Longstanding colonial policies, which still persist today, single-out Indigenous women for discrimination and have served to normalize the violence visited upon them. The University of Winnipeg’s Lakota educator and advocate Leah Gazan told the national inquiry, “This violence has been affirmed through the Indian Act,” the 19th century piece of legislation that still governs First Nations communities – and does not treat the status of Indigenous men and women equally.

As the national inquiry noted elsewhere in its final report, “The Indian Act creates marginalization, alienation, displacement, and isolation of Indigenous Peoples. This is because the Indian Act is an ongoing tool of oppression and genocide that clearly aims to eliminate Indigenous Peoples … Its continued existence perpetuates racial and gendered violence.”

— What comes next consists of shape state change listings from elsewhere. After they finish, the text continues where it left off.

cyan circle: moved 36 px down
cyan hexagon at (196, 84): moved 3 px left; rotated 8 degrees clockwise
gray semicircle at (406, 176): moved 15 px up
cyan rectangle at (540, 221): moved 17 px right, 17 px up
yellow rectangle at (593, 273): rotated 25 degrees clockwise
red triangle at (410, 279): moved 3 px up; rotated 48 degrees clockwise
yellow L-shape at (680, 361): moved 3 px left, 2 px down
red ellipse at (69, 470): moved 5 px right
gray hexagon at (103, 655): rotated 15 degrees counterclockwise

How the MMIWG crisis has been framed

Public grieving is a political issue – not just how we grieve, but also for whom. Butler explains that the accepted norms around public grieving are influenced by what we see in the media and also through political discourse. These frames established around situations regulate our moral, sensory and emotional responses by “differentiating the cries we can hear from those we cannot, the sights we can see from those we cannot, and likewise at the level of touch and even smell … deadening affect in response to certain images and sounds, and enlivening affective responses to others.”

For example, in December 2014, then-prime minister Stephen Harper was asked by CBC’s Peter Mansbridge about the prospects for initiating a formal inquest or inquiry into MMIWG. Harper replied, “it isn’t really high on our radar, to be honest, Peter.” There are many ways to interpret his words, but what is undeniable is the political framing of the issue as irrelevant, ungrievable.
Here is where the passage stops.